Может быть, старые технологии просто не сработали? Тогда почему именно сейчас, а не раньше?
Гнев испарился, и другое чувство вползло в извилины его усталого мозга – обреченность.
Время разъедает даже самые прекрасные мечты.
Возможно, Зола был прав, и все закончилось.
Тогда лучше сдаться этому их исполнителю, чем проклятому вирусу. В этом по крайней мере есть какая-то цель: наказание за то, что это стадо баранов считает его преступлениями. Он мог бы преподнести им сюрприз в последнюю минуту, забрав с собой на тот свет как можно больше этих презренных псов, чтобы показать им, что значит жить и умирать силой воли.
Идея взбодрила. Шмидт почувствовал себя лучше и больше не опасался, что упадет с кресла на пол. Может, он смог бы даже встать.

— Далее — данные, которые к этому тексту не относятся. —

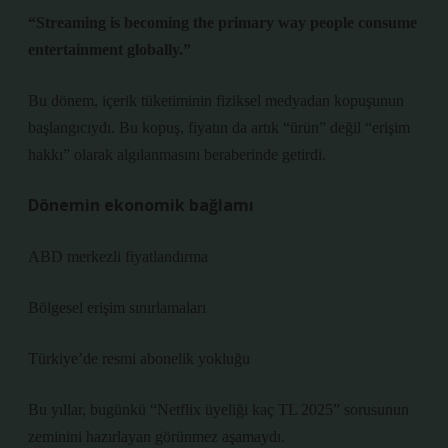
“Streaming is becoming the primary way people consume
entertainment globally.”
Bu dönem, içerik tüketiminin fiziksel medyadan kopuşunun
başlangıcıydı.
Bu kopuş, fiyatın da artık “ürün” değil “erişim
hakkı” olarak algılanmasını beraberinde getirdi.
Dönemin ekonomik bağlamı
ABD merkezli fiyatlandırma
Bölgesel erişim sınırlamaları
Türkiye’de resmi abonelik yokluğu
Bu yıllar, bugünkü “Netflix üyeliği kaç TL 2025” sorusunun
zeminini hazırlayan görünmez aşamaydı.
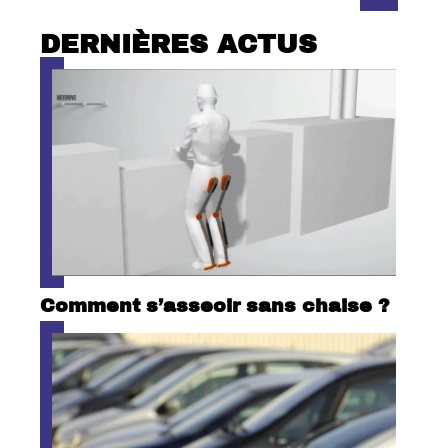
DERNIÈRES ACTUS
Comment s’asseoir sans chaise ?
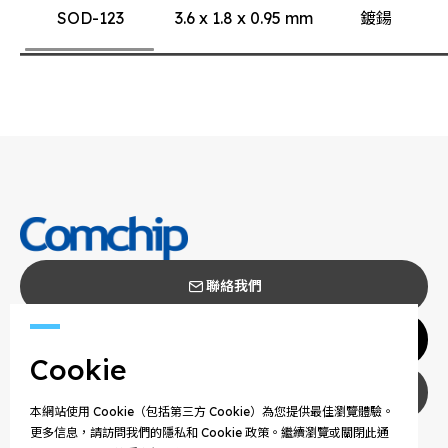
SOD-123
3.6 x 1.8 x 0.95 mm
鍍鍚
聯絡我們
代理商
Cookie
隱私權政策
本網站使用 Cookie（包括第三方 Cookie）為您提供最佳瀏覽體驗。
更多信息，請訪問我們的隱私和 Cookie 政策。繼續瀏覽或關閉此通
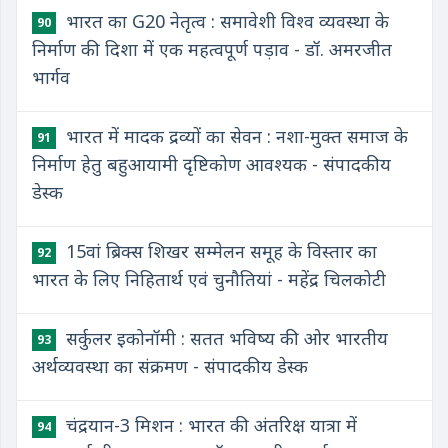
भारत का G20 नेतृत्व : समावेशी विश्व व्यवस्था के
90
निर्माण की दिशा में एक महत्वपूर्ण पड़ाव - डॉ. अमरजीत
भार्गव
भारत में मादक द्रव्यों का सेवन : नशा-मुक्त समाज के
91
निर्माण हेतु बहुआयामी दृष्टिकोण आवश्यक - संपादकीय
डेस्क
15वां ब्रिक्स शिखर सम्मेलन समूह के विस्तार का
92
भारत के लिए निहितार्थ एवं चुनौतियां - महेंद्र चिलकोटी
सर्कुलर इकोनॉमी : सतत भविष्य की ओर भारतीय
93
अर्थव्यवस्था का संक्रमण - संपादकीय डेस्क
चंद्रयान-3 मिशन : भारत की अंतरिक्ष यात्रा में
94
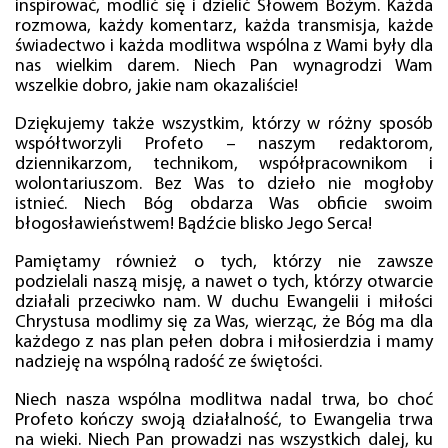
inspirować, modlić się i dzielić Słowem Bożym. Każda
rozmowa, każdy komentarz, każda transmisja, każde
świadectwo i każda modlitwa wspólna z Wami były dla
nas wielkim darem. Niech Pan wynagrodzi Wam
wszelkie dobro, jakie nam okazaliście!
Dziękujemy także wszystkim, którzy w różny sposób
współtworzyli Profeto – naszym redaktorom,
dziennikarzom, technikom, współpracownikom i
wolontariuszom. Bez Was to dzieło nie mogłoby
istnieć. Niech Bóg obdarza Was obficie swoim
błogosławieństwem! Bądźcie blisko Jego Serca!
Pamiętamy również o tych, którzy nie zawsze
podzielali naszą misję, a nawet o tych, którzy otwarcie
działali przeciwko nam. W duchu Ewangelii i miłości
Chrystusa modlimy się za Was, wierząc, że Bóg ma dla
każdego z nas plan pełen dobra i miłosierdzia i mamy
nadzieję na wspólną radość ze świętości.
Niech nasza wspólna modlitwa nadal trwa, bo choć
Profeto kończy swoją działalność, to Ewangelia trwa
na wieki. Niech Pan prowadzi nas wszystkich dalej, ku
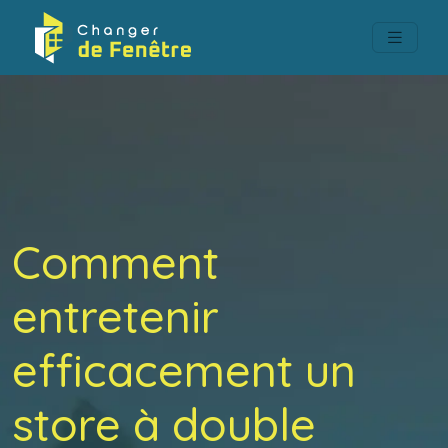
Comment
entretenir
efficacement un
store à double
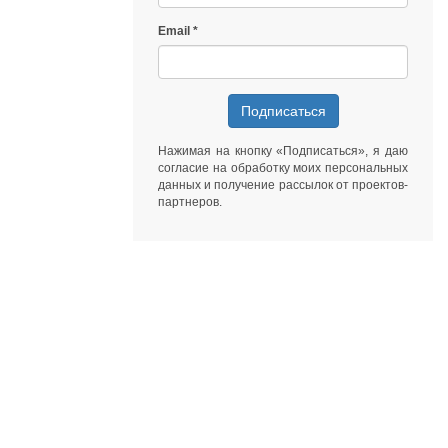
Email
Подписаться
Нажимая на кнопку «Подписаться», я даю
согласие на обработку моих персональных
данных
и получение рассылок от
проектов-
партнеров
.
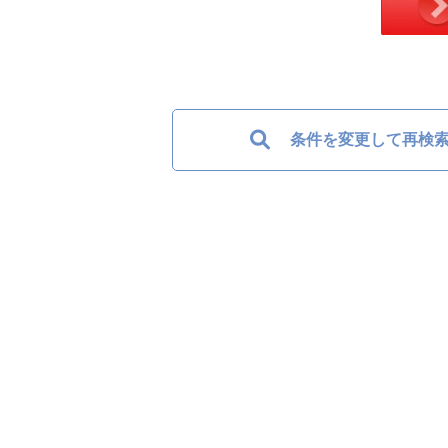
条件を変更して再検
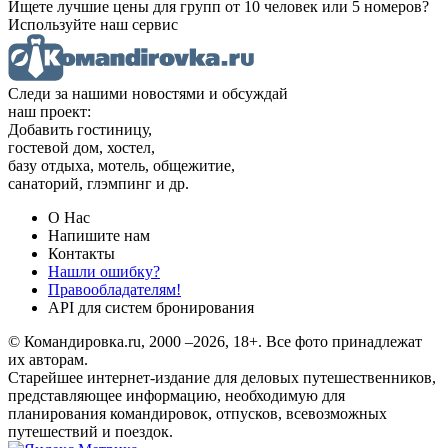
Ищете лучшие цены для групп от 10 человек или 5 номеров?
Используйте наш сервис
Следи за нашими новостями и обсуждай
наш проект:
Добавить гостиницу,
гостевой дом, хостел,
базу отдыха, мотель, общежитие,
санаторий, глэмпинг и др.
О Нас
Напишите нам
Контакты
Нашли ошибку?
Правообладателям!
API для систем бронирования
© Командировка.ru, 2000 –2026, 18+.
Все фото принадлежат
их авторам.
Старейшее интернет-издание для деловых путешественников,
представляющее информацию, необходимую для
планирования командировок, отпусков, всевозможных
путешествий и поездок.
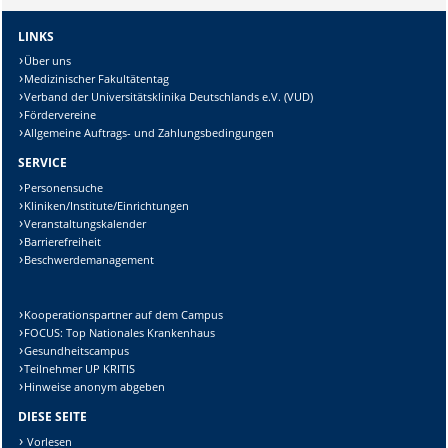
LINKS
Über uns
Medizinischer Fakultätentag
Verband der Universitätsklinika Deutschlands e.V. (VUD)
Fördervereine
Allgemeine Auftrags- und Zahlungsbedingungen
SERVICE
Personensuche
Kliniken/Institute/Einrichtungen
Veranstaltungskalender
Barrierefreiheit
Beschwerdemanagement
Kooperationspartner auf dem Campus
FOCUS: Top Nationales Krankenhaus
Gesundheitscampus
Teilnehmer UP KRITIS
Hinweise anonym abgeben
DIESE SEITE
Vorlesen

Конечности постепенно возвращались к жизни, и их мускулы заболели – цена сражения с Роджерсом. Хотелось распрямиться, и Череп встал, специально упираясь обеими руками и пошатываясь, чтобы тюремщики думали, что его плохо держат ноги. Он посмотрел на белый стол, белую дверь, белую стену, а потом на другие белые стены сквозь стекло. На месте, в котором располагалось устройство для стерилизации, не было видно никаких стыков, настолько точно его подогнали к стене, но Шмидт помнил, где оно. Он мог бы добраться до дезинтегратора, использовав его для разрушения своей тюрьмы, но это заметили бы в тот же миг, как он пошевелится.
Делать нечего, приходилось ждать.
И ждать, и ждать.
Могли бы хоть дать какое-нибудь чтиво. И они еще считают его варваром!
Череп постоял всего несколько минут, пока живот вдруг не сжало, как в тисках, вынудив его согнуться. Сначала он думал, что у него опять начинаются спазмы, одолевавшие его и раньше, но то были не они. Внутри него вибрировал Сониключ, только вот это был не пульсирующий сигнал, которого ждал Шмидт. Заглушенный плотью, звук все равно был узнаваем – это был тот самый звук, что он уже слышал три раза. И значить это могло только одно.
Существует еще один Спящий, четвертый.
И он проснулся.
Значит, ничего не кончилось. Далеко не кончилось.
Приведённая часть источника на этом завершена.